Broadcom shares slump as revenue target fails to impress investors counting on AI boost

By Akash Sriram and Arsheeya Bajwa

(Reuters) -Broadcom’s shares closed down 10% on Friday after the chipmaker’s tepid revenue forecast spooked investors betting on robust demand for AI chips to drive strong growth.

Chipmakers are bearing the brunt of Wall Street’s lofty expectations after a months-long rally in shares of semiconductor firms, as investors bet heavily on the hardware that supports generative AI technology.

Broadcom posted a big decline in quarterly revenue from its broadband and non-AI networking divisions on Thursday, while a hike in its annual forecast for AI chip sales failed to impress growth-hungry investors who have driven a more than 35% increase in its shares so far this year.

The drop in Broadcom’s shares stems from “the lack of upside in estimates .. and outlook in AI revenue … along with lackluster semiconductor segment revenue,” said CFRA Research analyst Angelo Zino.

While the company increased its sales forecast for AI chips by $1 billion for the fiscal year ending October to $12 billion, the boost was in line with widespread expectations, Zino said.

The selloff in Broadcom’s shares wiped out more than $73 billion off its market value at the close of the market.

Artificial intelligence-linked chips are still a bright spot for Broadcom, as Big Tech invests in the datacenter infrastructure necessary to move around the hoards of data used by AI models.

However, Broadcom’s custom AI chip business could see lumpy growth due to its dependence on a limited number of customers spending large amounts of capital.

Broadcom does not name its three custom AI chip clients, but is reported to be behind Alphabet’s TPU chips employed in the tech giant’s datacenters.

Morgan Stanley analysts said Broadcom’s AI revenue could be uneven, though it noted still-strong growth this year. The company’s AI chip revenue is expected to rise 10% sequentially to over $3.5 billion in the current quarter.

The company’s shares were valued at around 26 times forward earnings expectations compared to about 30 for AI chip giant Nvidia.

Other chip stocks such as Nvidia, Advanced Micro Devices and Micron Tech were relatively flat.

Revenue from Broadcom’s semiconductor segment, which supplies products for data centers and networking, grew 5% year-on-year in the quarter ending July, but just 1% from the previous quarter.

The drop in Broadcom’s stock adds to cooling market enthusiasm for artificial intelligence, even as Big Tech continues to invest in AI development.

Nvidia shares – a barometer for the AI rally – lost more than 7% last week while Broadcom dropped about 2% as Nvidia’s lackluster forecast sparked a selloff.
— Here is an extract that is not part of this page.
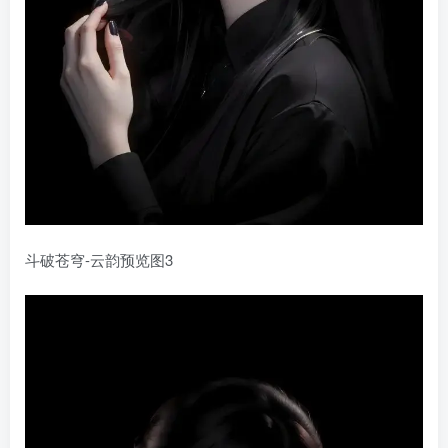
斗破苍穹-云韵预览图3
Broadcom also reported a surprise net loss of $1.88 billion, ending an almost eight-year streak of recording a net profit, according to LSEG data. Analysts had estimated a net profit of $2.88 billion.

The unexpected loss could be attributed to the company relocating some of its intellectual property back to the United States, resulting in a huge tax hit, said Daiwa analyst Louis Miscioscia.